Entering her senior year of high school, Rehm decided to join a travel volleyball team. Rehm is thankful for her travel team coach Jack Magelssen. According to Rehm, he taught her most of what she knows and helped form the player she is today.
During her career at PCHS, Rehm earned the Most Improved Player Award. In the 2009-10 season, the team won both district and regional championships before finishing runner-up in the Class A state tournament.
Rehm said it was not until she joined a travel volleyball team that she decided to completely commit herself to getting better at the game of volleyball.
Now, Rehm is the starting middle hitter for the Bulldogs who are currently ranked 23rd in the nation. According to senior captain Ashley Huntey, Rehm has already brought a lot to the Bulldogs’ volleyball squad.
“Her presence on the court does not go unnoticed. She has great enthusiasm when she makes a play,” Huntey said. “She is a great student of the game; I’m excited to see where she can continue to grow in this season.”
Rehm hopes in the future she will be using her nursing major to positively affect many people’s lives. Her stepmother is a nurse at a children’s cancer clinic. Rehm decided to job shadow her stepmother, and as a result, she believes her life has changed for the better.

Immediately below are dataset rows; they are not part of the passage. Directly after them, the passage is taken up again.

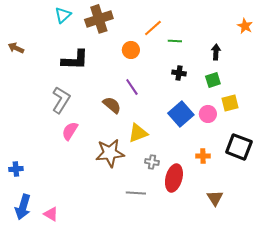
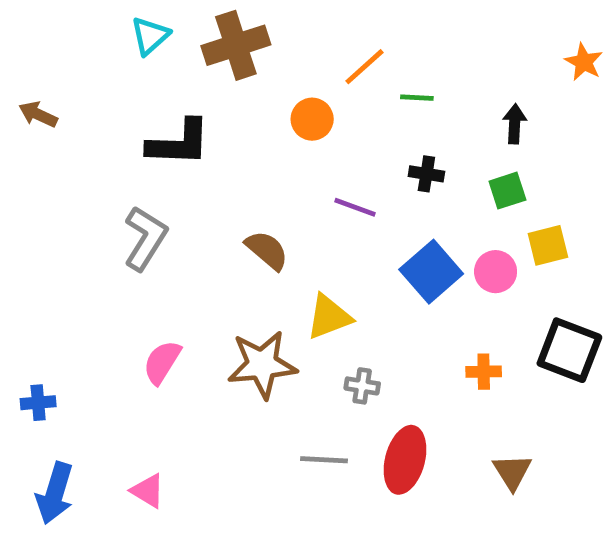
purple line: (132, 87) -> (355, 207), moved, turned -36
pink semicircle: (70, 131) -> (162, 362), moved
red ellipse: (174, 178) -> (405, 460), moved
pink triangle: (51, 214) -> (148, 491), moved

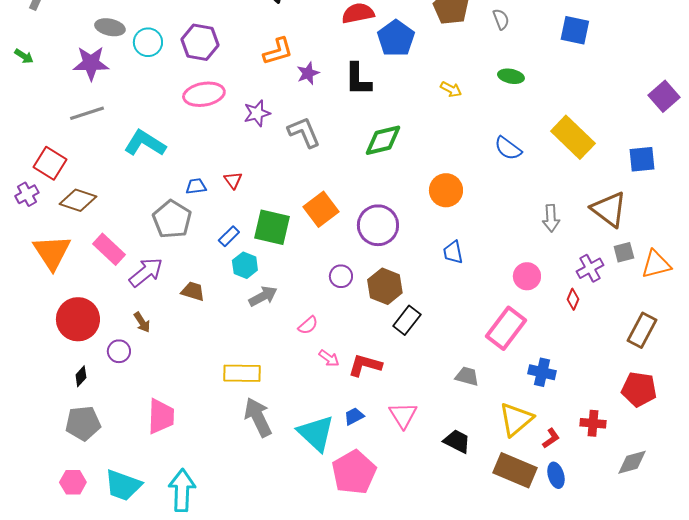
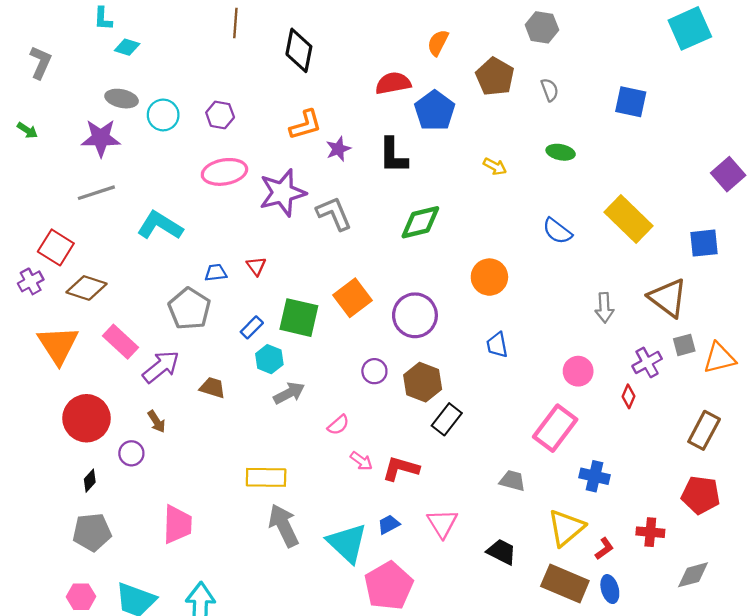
purple hexagon: (200, 42) -> (220, 115), size x0.7
purple star: (257, 113) -> (282, 193), size x1.6

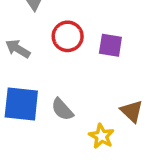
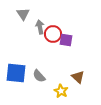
red circle: (68, 36) -> (53, 34), moved
gray arrow: (18, 49) -> (40, 27), moved, turned 48

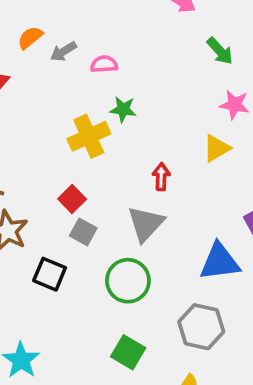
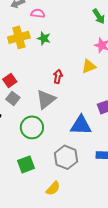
yellow cross: (89, 136) -> (19, 37), moved
green square: (128, 352) -> (26, 164), turned 30

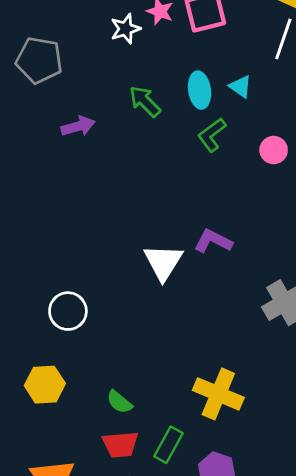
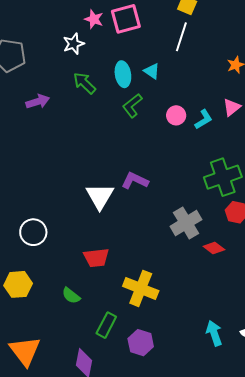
white star: (125, 29) -> (74, 44), moved
red trapezoid: (120, 444) -> (96, 258), moved

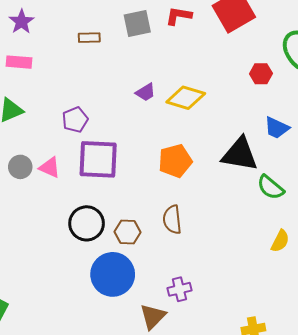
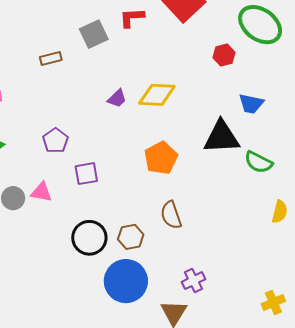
purple square: (98, 159) -> (86, 174), size x0.6

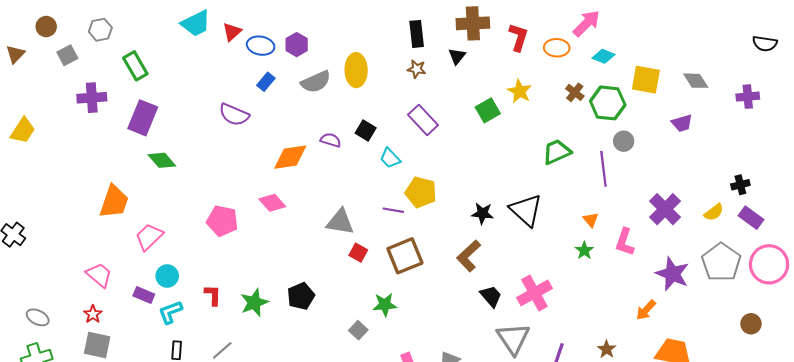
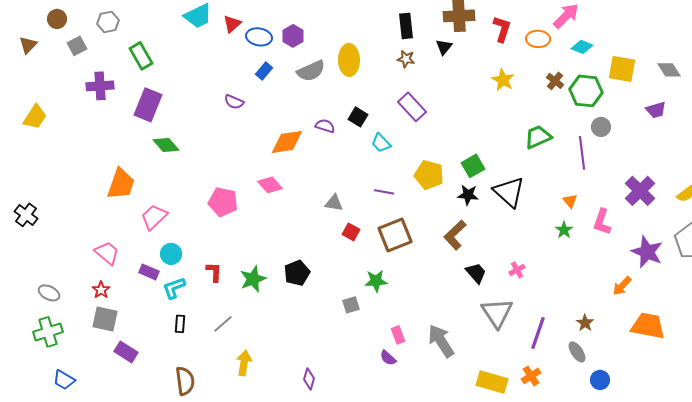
green square: (488, 110) -> (473, 166), moved
purple semicircle: (234, 115) -> (234, 102), size x0.7
yellow pentagon: (421, 192) -> (429, 175), moved
gray triangle: (340, 222) -> (334, 203), size x0.7
pink cross: (534, 293) -> (517, 270), size x0.5
gray square: (358, 330) -> (351, 305), turned 30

“I met so many wonderful children that were all very cheerful children for the circumstances they were given,” said Rehm. “It made me realize that I should be very thankful for what I’m given, because someone out there is not as fortunate.”
One of the most important things Rehm has learned is to be accepting of the person she is, regardless of other people’s opinions.
“In the south, a lot of the women I was around were short,” said Rehm. “Their reaction to me was equivalent to Japanese people reacting to Godzilla.”
She attributes much of this opinion to overcoming the insecurity of her height. To her, it is important to just be happy with who she is as an individual.